Grundsatzurteil zu offenem WLAN erwartet

Ein alter Fall liegt dem Bundesgerichtshof vor: Über einen Internetanschluss wurde illegal ein Lied heruntergeladen, doch der Anschlussinhaber befand sich zu diesem Zeitpunkt im Urlaub. Haftet er nun dafür, dass ein Unbekannter über WLAN seinen Internetanschluss genutzt hat?

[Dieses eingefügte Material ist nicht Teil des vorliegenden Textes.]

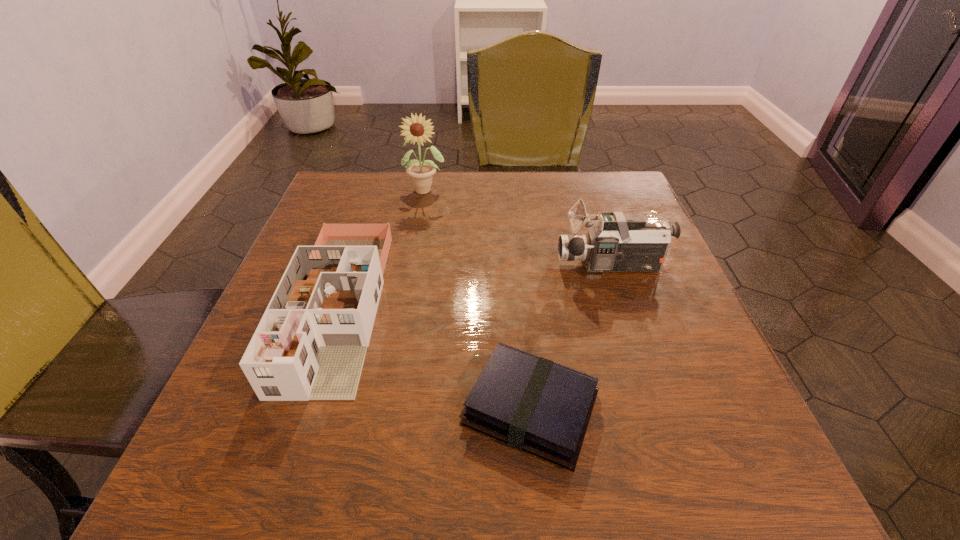 You are a GUI agent. You are given a task and a screenshot of the screen. Output one action in this format:
    pyautogui.click(x=<x>, y=<y>)
    Task: Click on the free space between the dollhouse and the camcorder
    
    Given the screenshot: What is the action you would take?
    pyautogui.click(x=475, y=286)

Locate which object ranks in proximity to the sunflower. Please provide its 2D coordinates. Your answer should be formatted as a tuple, i.e. [(x, y)], where the tuple contains the x and y coordinates of a point satisfying the conditions above.

[(311, 342)]

Point out which object is positioned as the third nearest to the shortest object. Please provide its 2D coordinates. Your answer should be formatted as a tuple, i.e. [(x, y)], where the tuple contains the x and y coordinates of a point satisfying the conditions above.

[(421, 173)]

I want to click on vacant space that satisfies the following two spatial constraints: 1. on the front-facing side of the shortest object; 2. on the left side of the farthest object, so click(388, 408).

Identify the location of free location that satisfies the following two spatial constraints: 1. at the entrance of the dollhouse; 2. on the left side of the book. (305, 408).

Locate an element on the screen. This screenshot has width=960, height=540. vacant space that satisfies the following two spatial constraints: 1. on the front-facing side of the second tallest object; 2. at the entrance of the third tallest object is located at coordinates (626, 306).

This screenshot has height=540, width=960. I want to click on free spot that satisfies the following two spatial constraints: 1. at the entrance of the book; 2. on the left side of the second shortest object, so click(x=305, y=408).

Identify the location of vacant space that satisfies the following two spatial constraints: 1. on the front-facing side of the second tallest object; 2. at the entrance of the third tallest object. This screenshot has width=960, height=540. (626, 306).

Where is `blank space that satisfies the following two spatial constraints: 1. at the entrance of the dollhouse; 2. on the left side of the shortest object`? This screenshot has width=960, height=540. blank space that satisfies the following two spatial constraints: 1. at the entrance of the dollhouse; 2. on the left side of the shortest object is located at coordinates (305, 408).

Das Oberlandesgericht Frankfurt sprach den Mann frei. Er habe den WLAN-Zugang nicht durch ein Passwort sichern müssen. Der Bundesgerichtshof deutete heute aber in der mündlichen Verhandlung an, dass er zu einem anderen Urteil kommen werde.

Demnach scheint der Anschlussinhaber eine Mitstörerhaftung zu haben. Schadensersatz wird er aber wohl nicht zahlen müssen. Dieser würde erst fällig, wenn er auf eine Aufforderung, die illegalen Downloads zu unterbinden, nicht reagieren würde.

Nur die IP-Adresse bekannt

In der Praxis schickt der Anwalt des Rechteinhabers jetzt meist eine Abmahnung mit Kostennote und Schadensersatzforderung. Er kennt aber nur die IP-Adresse des Internetanschlusses und weiß nicht, ob sich dahinter ein WLAN-Netz befindet und ob dieses mit einem Passwort gesichert ist.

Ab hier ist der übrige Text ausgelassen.